Task objective >> For the string "Downloaded", find every matching line in the records and copy it.

Data for processing >>
☆ ☆ ☆

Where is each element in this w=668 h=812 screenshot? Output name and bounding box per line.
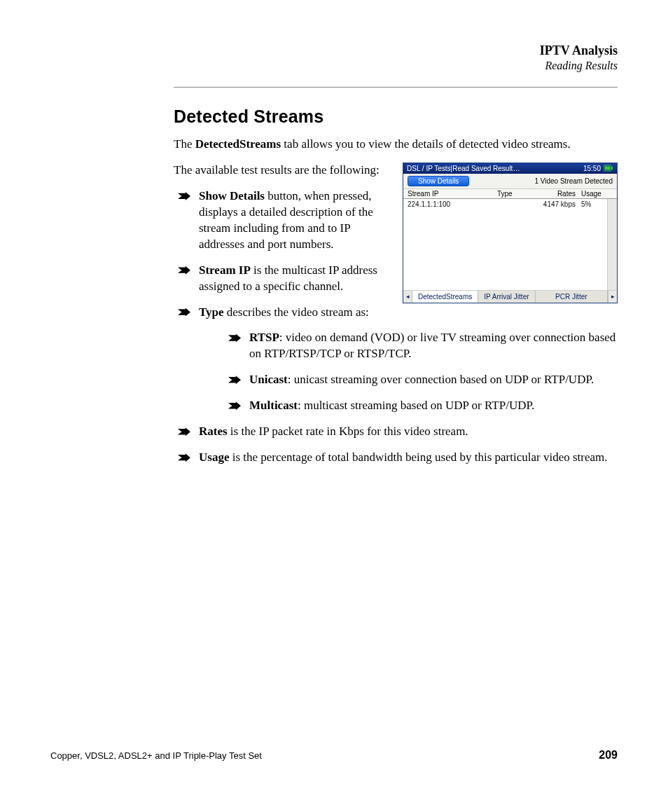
footer-doc-title: Copper, VDSL2, ADSL2+ and IP Triple-Play… — [50, 750, 262, 761]
list-item: RTSP: video on demand (VOD) or live TV s… — [224, 330, 618, 362]
bold-term: DetectedStreams — [195, 137, 281, 151]
text-span: : video on demand (VOD) or live TV strea… — [249, 331, 615, 360]
bold-term: Show Details — [199, 189, 265, 202]
list-item: Unicast: unicast streaming over connecti… — [224, 372, 618, 388]
battery-icon — [604, 165, 613, 172]
screenshot-title: DSL / IP Tests|Read Saved Result… — [407, 165, 520, 172]
text-span: : multicast streaming based on UDP or RT… — [298, 399, 534, 412]
chapter-title: IPTV Analysis — [540, 43, 618, 58]
footer-page-number: 209 — [599, 749, 618, 762]
header-rule — [174, 87, 618, 88]
list-item: Type describes the video stream as: RTSP… — [174, 305, 618, 415]
list-item: Show Details button, when pressed, displ… — [174, 188, 618, 253]
screenshot-clock: 15:50 — [583, 165, 601, 172]
intro-paragraph-1: The DetectedStreams tab allows you to vi… — [174, 137, 618, 153]
list-item: Usage is the percentage of total bandwid… — [174, 450, 618, 466]
bold-term: Multicast — [249, 399, 298, 412]
section-subtitle: Reading Results — [540, 60, 618, 72]
list-item: Multicast: multicast streaming based on … — [224, 398, 618, 414]
text-span: : unicast streaming over connection base… — [288, 373, 594, 386]
screenshot-clock-area: 15:50 — [583, 165, 613, 172]
nested-bullet-list: RTSP: video on demand (VOD) or live TV s… — [224, 330, 618, 414]
bold-term: Type — [199, 305, 224, 319]
list-item: Rates is the IP packet rate in Kbps for … — [174, 424, 618, 440]
text-span: is the IP packet rate in Kbps for this v… — [228, 425, 468, 438]
section-heading: Detected Streams — [174, 106, 618, 127]
bold-term: Rates — [199, 425, 228, 438]
screenshot-toolbar: Show Details 1 Video Stream Detected — [403, 174, 617, 189]
list-item: Stream IP is the multicast IP address as… — [174, 263, 618, 295]
svg-rect-1 — [611, 167, 613, 170]
text-span: is the percentage of total bandwidth bei… — [229, 450, 607, 464]
page-footer: Copper, VDSL2, ADSL2+ and IP Triple-Play… — [50, 749, 618, 762]
bold-term: Unicast — [249, 373, 288, 386]
show-details-button[interactable]: Show Details — [408, 176, 469, 186]
content-area: Detected Streams The DetectedStreams tab… — [174, 106, 618, 476]
svg-rect-2 — [605, 167, 611, 170]
text-span: describes the video stream as: — [224, 305, 369, 319]
bold-term: RTSP — [249, 331, 279, 344]
text-span: tab allows you to view the details of de… — [281, 137, 571, 151]
bold-term: Stream IP — [199, 263, 251, 277]
stream-count-status: 1 Video Stream Detected — [534, 177, 613, 185]
page-header: IPTV Analysis Reading Results — [540, 43, 618, 72]
screenshot-titlebar: DSL / IP Tests|Read Saved Result… 15:50 — [403, 163, 617, 174]
bold-term: Usage — [199, 450, 229, 464]
bullet-list: Show Details button, when pressed, displ… — [174, 188, 618, 466]
text-span: The — [174, 137, 195, 151]
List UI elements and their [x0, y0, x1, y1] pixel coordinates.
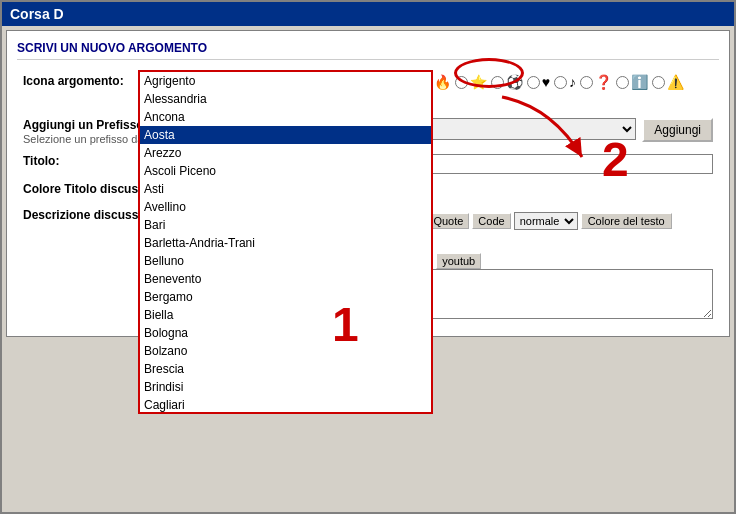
color-text-button[interactable]: Colore del testo — [581, 213, 672, 229]
icon-radio-heart[interactable] — [527, 76, 540, 89]
icon-radio-star[interactable] — [455, 76, 468, 89]
fire-icon: 🔥 — [434, 74, 451, 90]
main-window: Corsa D SCRIVI UN NUOVO ARGOMENTO Icona … — [0, 0, 736, 514]
city-arezzo[interactable]: Arezzo — [140, 144, 431, 162]
aggiungi-button[interactable]: Aggiungi — [642, 118, 713, 142]
star-icon: ⭐ — [470, 74, 487, 90]
icon-radio-question[interactable] — [580, 76, 593, 89]
city-biella[interactable]: Biella — [140, 306, 431, 324]
city-avellino[interactable]: Avellino — [140, 198, 431, 216]
icon-radio-ball[interactable] — [491, 76, 504, 89]
city-bolzano[interactable]: Bolzano — [140, 342, 431, 360]
heart-icon: ♥ — [542, 74, 550, 90]
city-brindisi[interactable]: Brindisi — [140, 378, 431, 396]
city-benevento[interactable]: Benevento — [140, 270, 431, 288]
icon-music[interactable]: ♪ — [554, 74, 576, 90]
city-belluno[interactable]: Belluno — [140, 252, 431, 270]
city-ancona[interactable]: Ancona — [140, 108, 431, 126]
quote-button[interactable]: Quote — [427, 213, 469, 229]
ball-icon: ⚽ — [506, 74, 523, 90]
icon-ball[interactable]: ⚽ — [491, 74, 523, 90]
city-bari[interactable]: Bari — [140, 216, 431, 234]
city-cagliari[interactable]: Cagliari — [140, 396, 431, 412]
window-title: Corsa D — [10, 6, 64, 22]
question-icon: ❓ — [595, 74, 612, 90]
title-bar: Corsa D — [2, 2, 734, 26]
city-brescia[interactable]: Brescia — [140, 360, 431, 378]
city-barletta[interactable]: Barletta-Andria-Trani — [140, 234, 431, 252]
icon-warning[interactable]: ⚠️ — [652, 74, 684, 90]
city-aosta[interactable]: Aosta — [140, 126, 431, 144]
city-agrigento[interactable]: Agrigento — [140, 72, 431, 90]
icon-radio-music[interactable] — [554, 76, 567, 89]
city-asti[interactable]: Asti — [140, 180, 431, 198]
city-bologna[interactable]: Bologna — [140, 324, 431, 342]
city-bergamo[interactable]: Bergamo — [140, 288, 431, 306]
info-icon: ℹ️ — [631, 74, 648, 90]
icon-question[interactable]: ❓ — [580, 74, 612, 90]
city-ascoli[interactable]: Ascoli Piceno — [140, 162, 431, 180]
icon-star[interactable]: ⭐ — [455, 74, 487, 90]
icon-radio-info[interactable] — [616, 76, 629, 89]
icon-radio-warning[interactable] — [652, 76, 665, 89]
dropdown-overlay: Agrigento Alessandria Ancona Aosta Arezz… — [138, 70, 433, 414]
icon-heart[interactable]: ♥ — [527, 74, 550, 90]
section-title: SCRIVI UN NUOVO ARGOMENTO — [17, 41, 719, 60]
prefisso-label: Aggiungi un Prefisso: — [23, 118, 148, 132]
icon-info[interactable]: ℹ️ — [616, 74, 648, 90]
warning-icon: ⚠️ — [667, 74, 684, 90]
youtube-button[interactable]: youtub — [436, 253, 481, 269]
code-button[interactable]: Code — [472, 213, 510, 229]
music-icon: ♪ — [569, 74, 576, 90]
city-dropdown[interactable]: Agrigento Alessandria Ancona Aosta Arezz… — [140, 72, 431, 412]
city-alessandria[interactable]: Alessandria — [140, 90, 431, 108]
format-select[interactable]: normale — [514, 212, 578, 230]
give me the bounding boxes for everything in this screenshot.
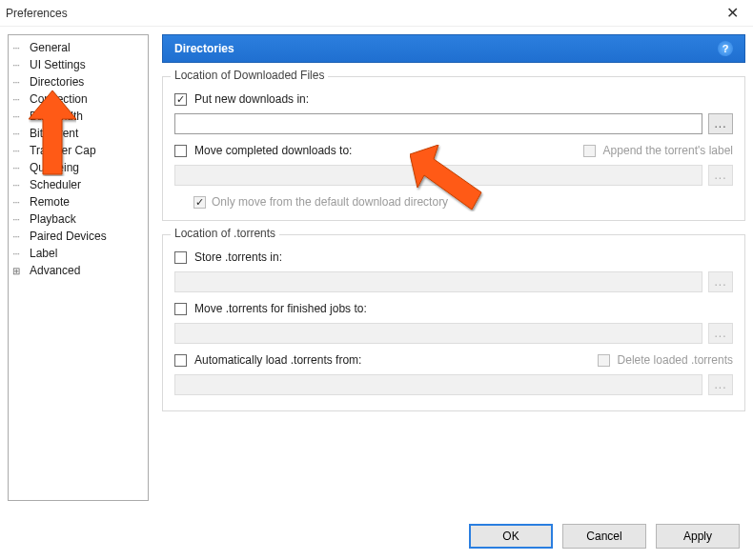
row-move-finished: Move .torrents for finished jobs to:	[174, 302, 733, 315]
panel-header: Directories ?	[162, 34, 745, 63]
sidebar-item-queueing[interactable]: ····Queueing	[10, 159, 146, 176]
sidebar-item-paired-devices[interactable]: ····Paired Devices	[10, 228, 146, 245]
checkbox-append-label	[583, 145, 596, 157]
group-downloaded-files: Location of Downloaded Files Put new dow…	[162, 76, 745, 221]
browse-button-put-new[interactable]: ...	[708, 113, 733, 134]
sidebar-item-label[interactable]: ····Label	[10, 245, 146, 262]
label-store-torrents: Store .torrents in:	[194, 250, 282, 264]
checkbox-auto-load[interactable]	[174, 354, 187, 367]
sidebar-item-playback[interactable]: ····Playback	[10, 210, 146, 228]
label-auto-load: Automatically load .torrents from:	[194, 353, 361, 367]
sidebar-item-bandwidth[interactable]: ····Bandwidth	[10, 108, 146, 125]
checkbox-move-completed[interactable]	[174, 145, 187, 157]
checkbox-store-torrents[interactable]	[174, 251, 187, 264]
path-row-move-finished: ...	[174, 323, 733, 344]
checkbox-move-finished[interactable]	[174, 303, 187, 315]
browse-button-auto-load: ...	[708, 374, 733, 395]
sidebar-item-ui-settings[interactable]: ····UI Settings	[10, 56, 146, 73]
sidebar-item-advanced[interactable]: ⊞ Advanced	[10, 262, 146, 279]
input-put-new-path[interactable]	[174, 113, 702, 134]
group-legend: Location of Downloaded Files	[171, 69, 328, 82]
label-move-completed: Move completed downloads to:	[194, 144, 352, 157]
row-store-torrents: Store .torrents in:	[174, 250, 733, 264]
path-row-put-new: ...	[174, 113, 733, 134]
group-legend-2: Location of .torrents	[171, 227, 279, 240]
main-panel: Directories ? Location of Downloaded Fil…	[162, 34, 745, 493]
input-move-finished-path	[174, 323, 702, 344]
sidebar-item-connection[interactable]: ····Connection	[10, 90, 146, 108]
label-move-finished: Move .torrents for finished jobs to:	[194, 302, 367, 315]
sidebar-item-remote[interactable]: ····Remote	[10, 193, 146, 210]
label-put-new: Put new downloads in:	[194, 92, 309, 106]
ok-button[interactable]: OK	[469, 524, 553, 549]
row-put-new: Put new downloads in:	[174, 92, 733, 106]
sidebar-item-scheduler[interactable]: ····Scheduler	[10, 176, 146, 193]
browse-button-store-torrents: ...	[708, 271, 733, 292]
panel-title: Directories	[174, 42, 234, 55]
label-only-move-default: Only move from the default download dire…	[212, 195, 448, 209]
browse-button-move-completed: ...	[708, 165, 733, 186]
content-area: ····General ····UI Settings ····Director…	[0, 27, 753, 501]
close-icon[interactable]: ✕	[719, 4, 745, 22]
help-icon[interactable]: ?	[718, 41, 733, 56]
browse-button-move-finished: ...	[708, 323, 733, 344]
row-auto-load: Automatically load .torrents from: Delet…	[174, 353, 733, 367]
checkbox-delete-loaded	[598, 354, 610, 367]
path-row-store-torrents: ...	[174, 271, 733, 292]
input-store-torrents-path	[174, 271, 702, 292]
window-title: Preferences	[6, 7, 68, 20]
label-delete-loaded: Delete loaded .torrents	[618, 353, 733, 367]
sidebar-item-transfer-cap[interactable]: ····Transfer Cap	[10, 142, 146, 159]
group-torrent-files: Location of .torrents Store .torrents in…	[162, 234, 745, 411]
row-move-completed: Move completed downloads to: Append the …	[174, 144, 733, 157]
path-row-auto-load: ...	[174, 374, 733, 395]
sidebar-item-general[interactable]: ····General	[10, 39, 146, 56]
checkbox-put-new[interactable]	[174, 93, 187, 106]
apply-button[interactable]: Apply	[656, 524, 740, 549]
checkbox-only-move-default	[193, 196, 206, 209]
input-move-completed-path	[174, 165, 702, 186]
input-auto-load-path	[174, 374, 702, 395]
path-row-move-completed: ...	[174, 165, 733, 186]
titlebar: Preferences ✕	[0, 0, 753, 27]
cancel-button[interactable]: Cancel	[562, 524, 646, 549]
row-only-move-default: Only move from the default download dire…	[193, 195, 733, 209]
label-append-label: Append the torrent's label	[603, 144, 733, 157]
sidebar-item-directories[interactable]: ····Directories	[10, 73, 146, 90]
sidebar-tree: ····General ····UI Settings ····Director…	[8, 34, 149, 501]
sidebar-item-bittorrent[interactable]: ····BitTorrent	[10, 125, 146, 142]
dialog-button-row: OK Cancel Apply	[469, 524, 740, 549]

☆ ☆ ☆

Written solution >>
group-downloaded-files: Location of Downloaded Files Put new dow…	[162, 76, 745, 221]
group-legend: Location of Downloaded Files	[171, 69, 328, 82]
main-panel: Directories ? Location of Downloaded Fil…	[162, 34, 745, 493]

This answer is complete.